Mas cada ligação era mais difícil. Lucas ficou doente uma semana; minha mãe chorava no telefone dizendo que não sabia mais o que fazer sem mim.

Rafael começou a se perder também. Bebia depois do expediente; brigava com outros garçons por gorjeta. Uma noite chegou sangrando:

— Foi só uma discussão boba — disse ele, mas eu sabia que era mais.

Comecei a sentir medo. Medo de não conseguir sair dali; medo de nunca realizar meus sonhos; medo de perder minha família de vez.

Numa madrugada chuvosa como aquela em que saí de casa, sentei sozinha na praia e chorei tudo que tinha segurado por meses. Lembrei das palavras da minha mãe: “Aqui pelo menos você tem cama e comida”. Lembrei do Lucas me perguntando se eu voltava amanhã.

No dia seguinte, pedi demissão ao Seu Zé Carlos.

— Vai desistir fácil assim? — perguntou ele.

— Não é desistir. É escolher minha família agora pra poder escolher meus sonhos depois — respondi.

Voltei pra São Paulo com uma mochila ainda mais leve e o coração pesado de dúvidas.

Minha mãe me recebeu com um abraço apertado e lágrimas nos olhos:

— Achei que nunca mais ia te ver — disse ela.

Lucas pulou no meu colo:

— Promete que não vai mais embora?

Prometi. E dessa vez cumpri.

Voltei a estudar à noite; arrumei um emprego de caixa num mercadinho do bairro; ajudei minha mãe em casa. Rafael ficou pelo litoral; nos falamos algumas vezes ainda, mas logo a vida nos separou de vez.

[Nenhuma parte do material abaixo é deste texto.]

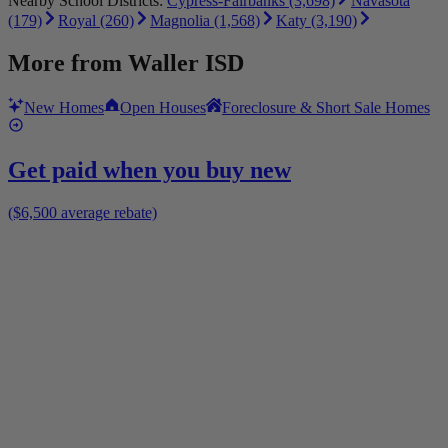
Nearby School Districts:
Cypress-Fairbanks (3,698)
Navasota
(179)
Royal (260)
Magnolia (1,568)
Katy (3,190)
More from
Waller ISD
New Homes
Open Houses
Foreclosure & Short Sale Homes
Get paid when you buy new
($6,500 average rebate)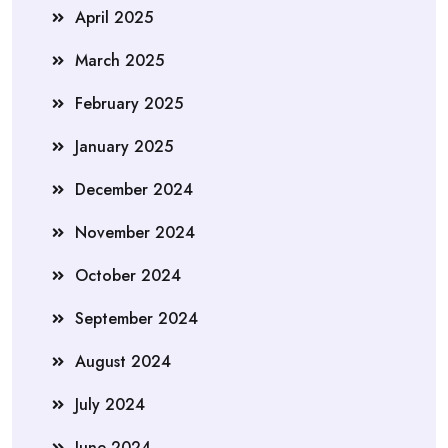
April 2025
March 2025
February 2025
January 2025
December 2024
November 2024
October 2024
September 2024
August 2024
July 2024
June 2024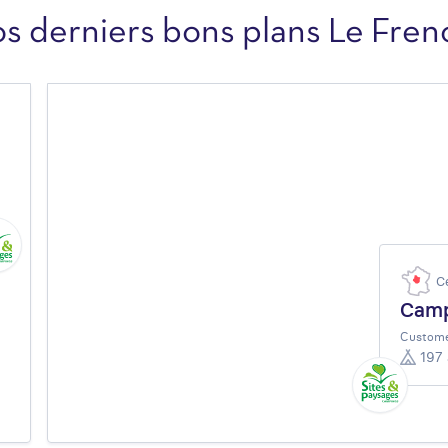
os derniers bons plans Le Fren
C
Camp
Custome
197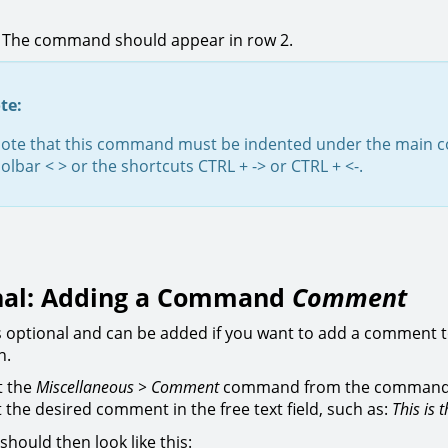
. The command should appear in row 2.
te:
note that this command must be indented under the mai
oolbar < > or the shortcuts CTRL + -> or CTRL + <-.
nal: Adding a Command
Comment
is optional and can be added if you want to add a comment 
n.
t the
Miscellaneous > Comment
command from the command
t the desired comment in the free text field, such as:
This is 
should then look like this: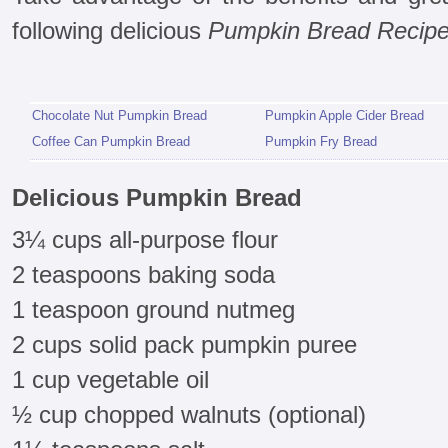
following delicious
Pumpkin Bread Recip
Chocolate Nut Pumpkin Bread
Pumpkin Apple Cider Bread
Coffee Can Pumpkin Bread
Pumpkin Fry Bread
Delicious Pumpkin Bread
3¼ cups all-purpose flour
2 teaspoons baking soda
1 teaspoon ground nutmeg
2 cups solid pack pumpkin puree
1 cup vegetable oil
½ cup chopped walnuts (optional)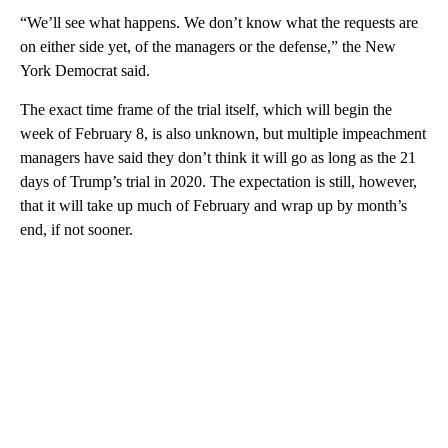
“We’ll see what happens. We don’t know what the requests are
on either side yet, of the managers or the defense,” the New
York Democrat said.
The exact time frame of the trial itself, which will begin the
week of February 8, is also unknown, but multiple impeachment
managers have said they don’t think it will go as long as the 21
days of Trump’s trial in 2020. The expectation is still, however,
that it will take up much of February and wrap up by month’s
end, if not sooner.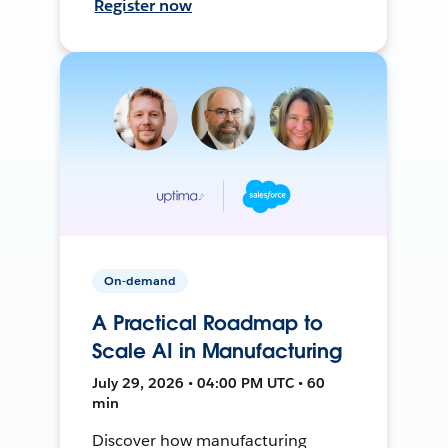
Register now
On-demand
A Practical Roadmap to
Scale AI in Manufacturing
July 29, 2026 • 04:00 PM UTC • 60
min
Discover how manufacturing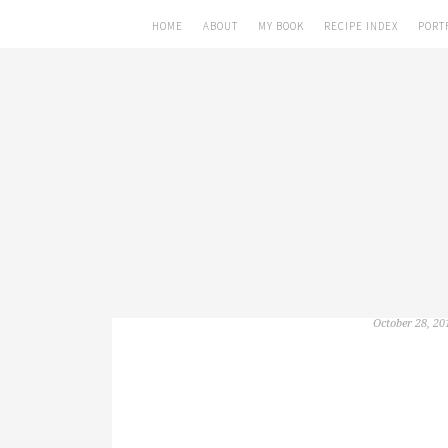
HOME
ABOUT
MY BOOK
RECIPE INDEX
PORT
October 28, 20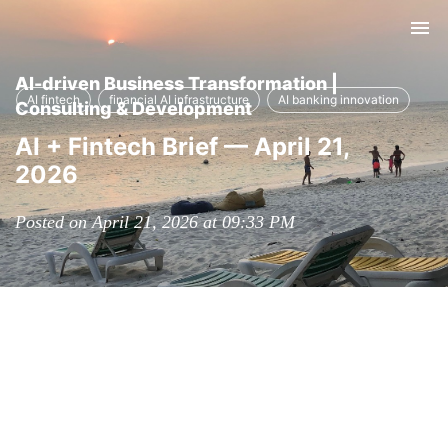
Tog
nav
AI-driven Business Transformation |
AI fintech
financial AI infrastructure
AI banking innovation
Consulting & Development
AI + Fintech Brief — April 21,
2026
Posted on April 21, 2026 at 09:33 PM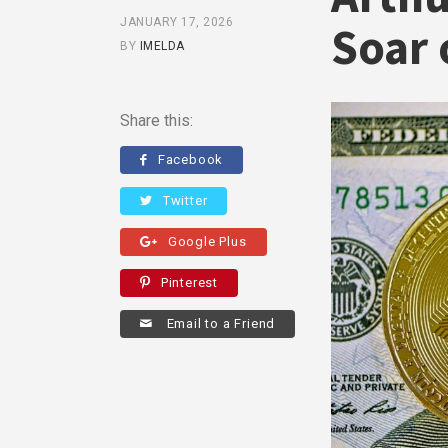
JANUARY 17, 2026
Soar 
BY
IMELDA
Share this:
Facebook
Twitter
Google Plus
Pinterest
Email to a Friend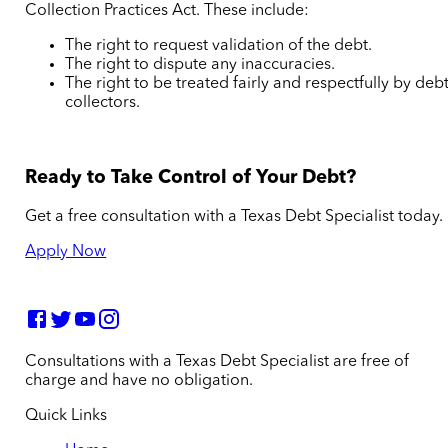
Collection Practices Act. These include:
The right to request validation of the debt.
The right to dispute any inaccuracies.
The right to be treated fairly and respectfully by deb
collectors.
Ready to Take Control of Your Debt?
Get a free consultation with a Texas Debt Specialist today.
Apply Now
Consultations with a Texas Debt Specialist are free of
charge and have no obligation.
Quick Links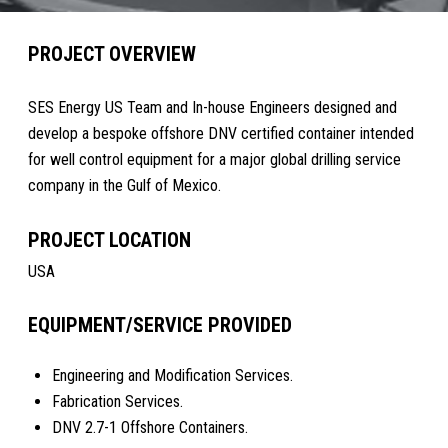
PROJECT OVERVIEW
SES Energy US Team and In-house Engineers designed and
develop a bespoke offshore DNV certified container intended
for well control equipment for a major global drilling service
company in the Gulf of Mexico.
PROJECT LOCATION
USA
EQUIPMENT/SERVICE PROVIDED
Engineering and Modification Services.
Fabrication Services.
DNV 2.7-1 Offshore Containers.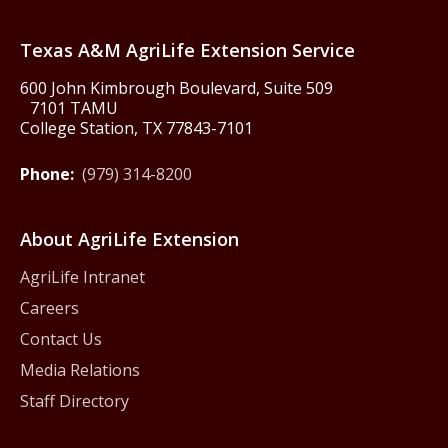
Texas America250
Texas A&M AgriLife Extension Service
600 John Kimbrough Boulevard, Suite 509
7101 TAMU
College Station, TX 77843-7101
Phone:
(979) 314-8200
About AgriLife Extension
AgriLife Intranet
Careers
Contact Us
Media Relations
Staff Directory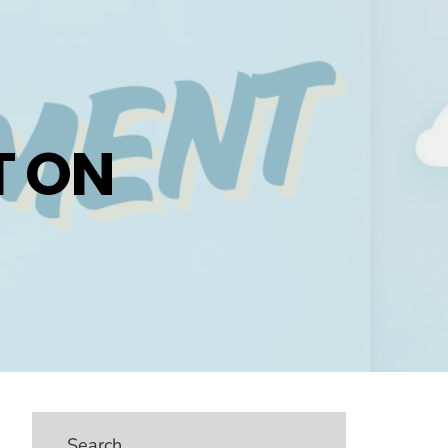
 ON
Search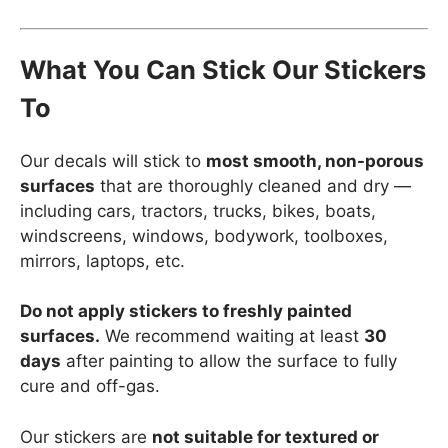
What You Can Stick Our Stickers
To
Our decals will stick to
most smooth, non-porous
surfaces
that are thoroughly cleaned and dry —
including cars, tractors, trucks, bikes, boats,
windscreens, windows, bodywork, toolboxes,
mirrors, laptops, etc.
Do not apply stickers to freshly painted
surfaces.
We recommend waiting at least
30
days
after painting to allow the surface to fully
cure and off-gas.
Our stickers are
not suitable for textured or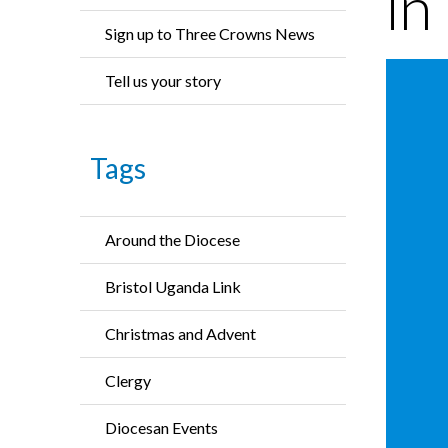
in
Sign up to Three Crowns News
Tell us your story
Tags
Around the Diocese
Bristol Uganda Link
Christmas and Advent
Clergy
Diocesan Events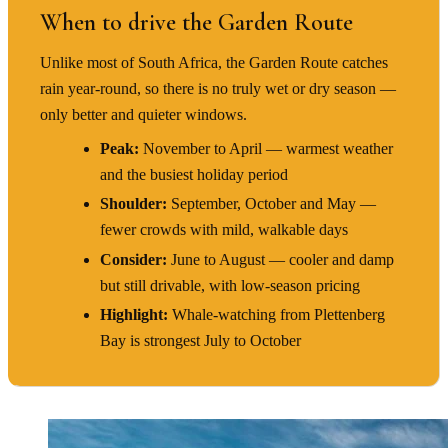
When to drive the Garden Route
Unlike most of South Africa, the Garden Route catches
rain year-round, so there is no truly wet or dry season —
only better and quieter windows.
Peak:
November to April — warmest weather
and the busiest holiday period
Shoulder:
September, October and May —
fewer crowds with mild, walkable days
Consider:
June to August — cooler and damp
but still drivable, with low-season pricing
Highlight:
Whale-watching from Plettenberg
Bay is strongest July to October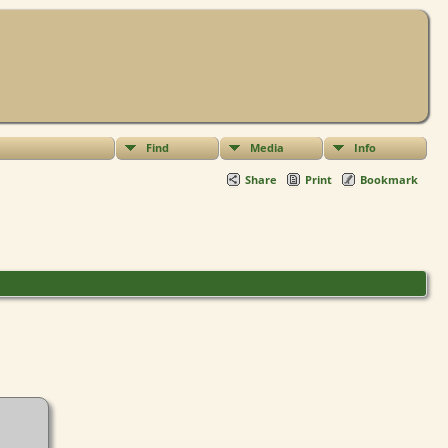
Find
Media
Info
Share
Print
Bookmark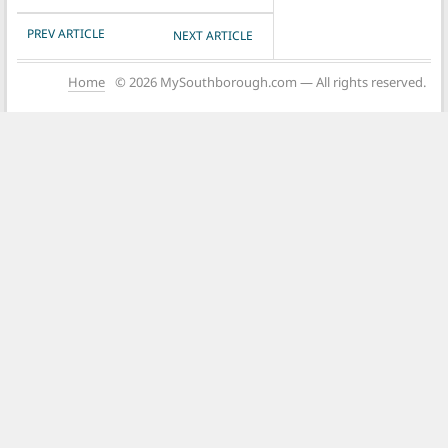
POST NAVIGATION
PREV ARTICLE
NEXT ARTICLE
Home
© 2026 MySouthborough.com — All rights reserved.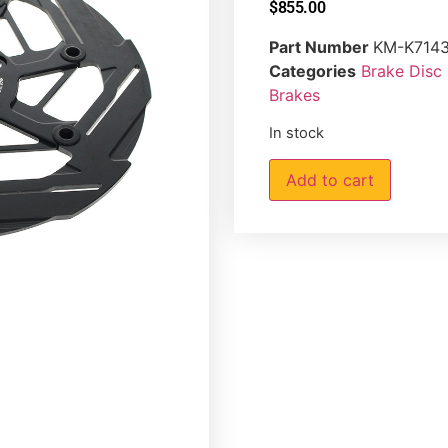
$
855.00
Part Number
KM-K714
Categories
Brake Disc
Brakes
In stock
Add to cart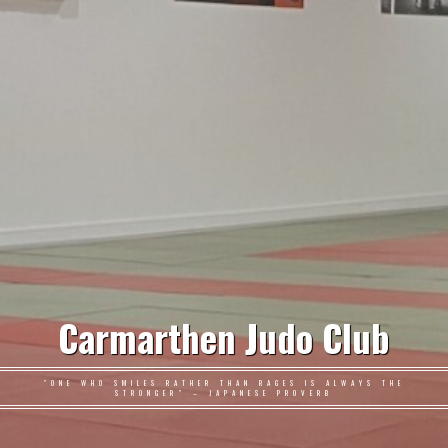
Carmarthen Judo Club
"ONE WHO SMILES RATHER THAN RAGES IS ALWAYS THE
STRONGER" – JAPANESE PROVERB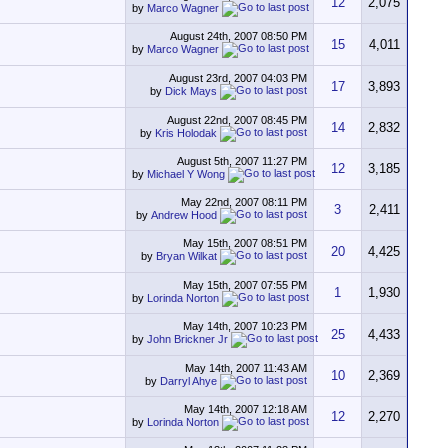
12
2,075
by
Marco Wagner
August 24th, 2007
08:50 PM
15
4,011
by
Marco Wagner
August 23rd, 2007
04:03 PM
17
3,893
by
Dick Mays
August 22nd, 2007
08:45 PM
14
2,832
by
Kris Holodak
August 5th, 2007
11:27 PM
12
3,185
by
Michael Y Wong
May 22nd, 2007
08:11 PM
3
2,411
by
Andrew Hood
May 15th, 2007
08:51 PM
20
4,425
by
Bryan Wilkat
May 15th, 2007
07:55 PM
1
1,930
by
Lorinda Norton
May 14th, 2007
10:23 PM
25
4,433
by
John Brickner Jr
May 14th, 2007
11:43 AM
10
2,369
by
Darryl Ahye
May 14th, 2007
12:18 AM
12
2,270
by
Lorinda Norton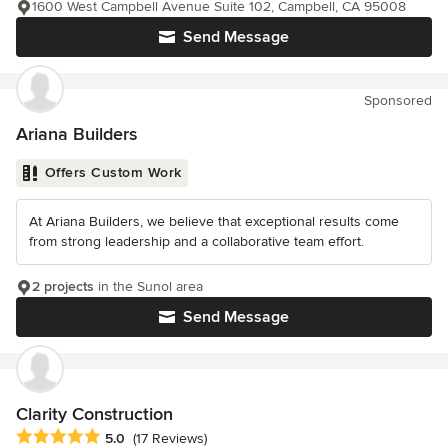
1600 West Campbell Avenue Suite 102, Campbell, CA 95008
Send Message
Sponsored
Ariana Builders
Offers Custom Work
At Ariana Builders, we believe that exceptional results come
from strong leadership and a collaborative team effort.
2 projects
in the Sunol area
Send Message
Clarity Construction
Average rating: 5 out of 5 stars
5.0
(17 Reviews)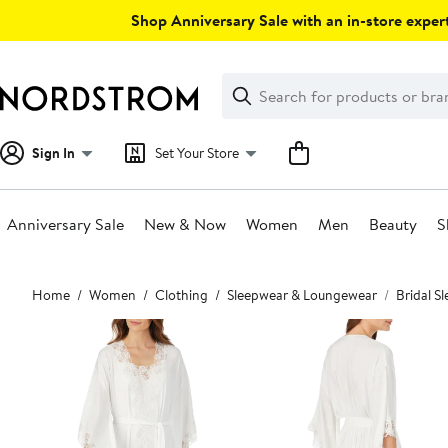
Skip
Shop Anniversary Sale with an in-store expert
navigation
Clear
Search
Clear
Search
Text
Sign In
Set Your Store
Anniversary Sale
New & Now
Women
Men
Beauty
S
Main
Home
Women
Clothing
Sleepwear & Loungewear
Bridal S
content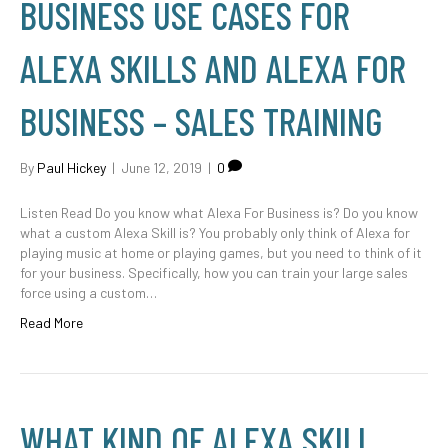
BUSINESS USE CASES FOR
ALEXA SKILLS AND ALEXA FOR
BUSINESS – SALES TRAINING
By
Paul Hickey
|
June 12, 2019
|
0
Listen Read Do you know what Alexa For Business is? Do you know
what a custom Alexa Skill is? You probably only think of Alexa for
playing music at home or playing games, but you need to think of it
for your business. Specifically, how you can train your large sales
force using a custom…
Read More
WHAT KIND OF ALEXA SKILL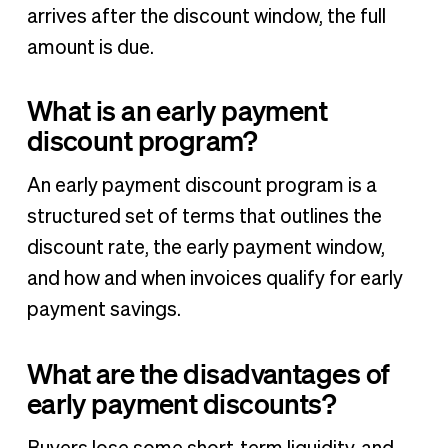
arrives after the discount window, the full
amount is due.
What is an early payment
discount program?
An early payment discount program is a
structured set of terms that outlines the
discount rate, the early payment window,
and how and when invoices qualify for early
payment savings.
What are the disadvantages of
early payment discounts?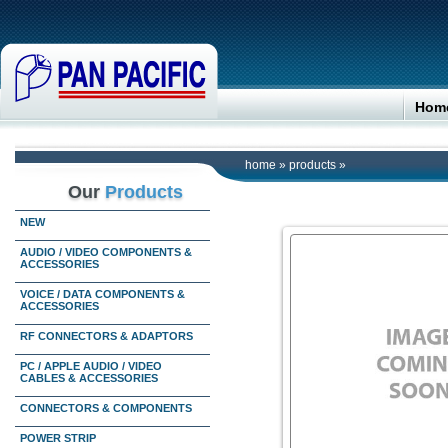
Hom
home
»
products
»
Our
Products
NEW
AUDIO / VIDEO COMPONENTS &
ACCESSORIES
VOICE / DATA COMPONENTS &
ACCESSORIES
RF CONNECTORS & ADAPTORS
PC / APPLE AUDIO / VIDEO
CABLES & ACCESSORIES
CONNECTORS & COMPONENTS
POWER STRIP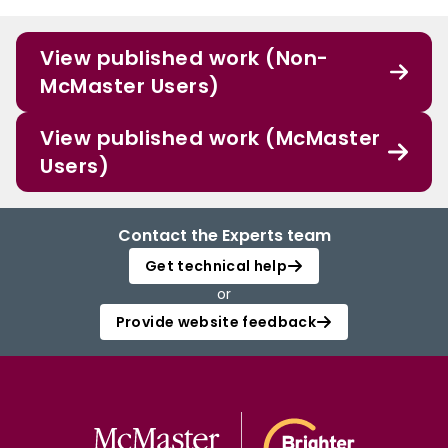
give more importance to navigating professional identity development.
View published work (Non-
McMaster Users)
View published work (McMaster
Users)
Contact the Experts team
Get technical help
or
Provide website feedback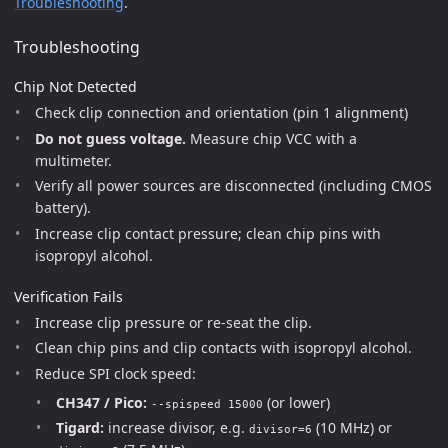
Troubleshooting
.
Troubleshooting
Chip Not Detected
Check clip connection and orientation (pin 1 alignment)
Do not guess voltage.
Measure chip VCC with a
multimeter.
Verify all power sources are disconnected (including CMOS
battery).
Increase clip contact pressure; clean chip pins with
isopropyl alcohol.
Verification Fails
Increase clip pressure or re-seat the clip.
Clean chip pins and clip contacts with isopropyl alcohol.
Reduce SPI clock speed:
CH347 / Pico:
(or lower)
--spispeed 15000
Tigard:
increase divisor, e.g.
(10 MHz) or
divisor=6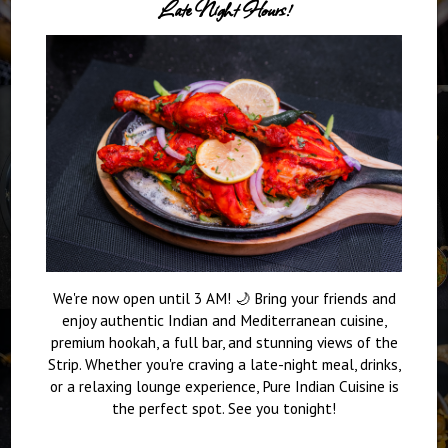
Late Night Hours!
We're now open until 3 AM! 🌙 Bring your friends and
enjoy authentic Indian and Mediterranean cuisine,
premium hookah, a full bar, and stunning views of the
Strip. Whether you're craving a late-night meal, drinks,
or a relaxing lounge experience, Pure Indian Cuisine is
the perfect spot. See you tonight!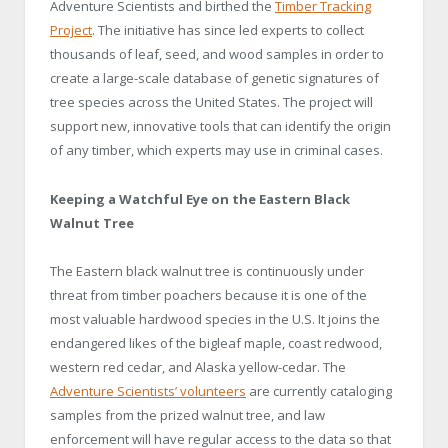
Adventure Scientists and birthed the
Timber Tracking
Project
. The initiative has since led experts to collect
thousands of leaf, seed, and wood samples in order to
create a large-scale database of genetic signatures of
tree species across the United States. The project will
support new, innovative tools that can identify the origin
of any timber, which experts may use in criminal cases.
Keeping a Watchful Eye on the Eastern Black
Walnut Tree
The Eastern black walnut tree is continuously under
threat from timber poachers because it is one of the
most valuable hardwood species in the U.S. It joins the
endangered likes of the bigleaf maple, coast redwood,
western red cedar, and Alaska yellow-cedar. The
Adventure Scientists’ volunteers
are currently cataloging
samples from the prized walnut tree, and law
enforcement will have regular access to the data so that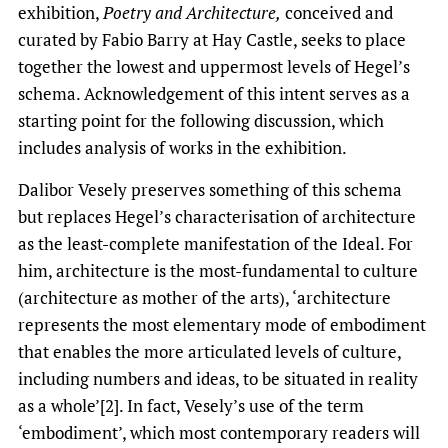
exhibition,
Poetry and Architecture,
conceived and
curated by Fabio Barry at Hay Castle, seeks to place
together the lowest and uppermost levels of Hegel’s
schema. Acknowledgement of this intent serves as a
starting point for the following discussion, which
includes analysis of works in the exhibition.
Dalibor Vesely preserves something of this schema
but replaces Hegel’s characterisation of architecture
as the least-complete manifestation of the Ideal. For
him, architecture is the most-fundamental to culture
(architecture as mother of the arts), ‘architecture
represents the most elementary mode of embodiment
that enables the more articulated levels of culture,
including numbers and ideas, to be situated in reality
as a whole’[2]. In fact, Vesely’s use of the term
‘embodiment’, which most contemporary readers will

Anos depois, consegui entrar numa faculdade pública pelo ProUni. Me formei em Letras aos 27 anos — com minha mãe e Lucas na plateia chorando de orgulho.

Hoje dou aula numa escola estadual da periferia onde cresci. Vejo nos olhos das minhas alunas o mesmo brilho inquieto que eu tinha; vejo também o medo de errar e perder tudo.

Às vezes penso: será que teria sido diferente se eu tivesse ficado no litoral? Será que teria conseguido realizar meus sonhos mais cedo?

Mas então olho pra minha família reunida num domingo simples; vejo Lucas estudando pra ser engenheiro; vejo minha mãe sorrindo sem tanto peso nos ombros.

E penso: não há o que lamentar quando a gente escolhe com o coração.

Será que coragem é só ir embora? Ou também é saber voltar? E você: já precisou escolher entre seus sonhos e sua família?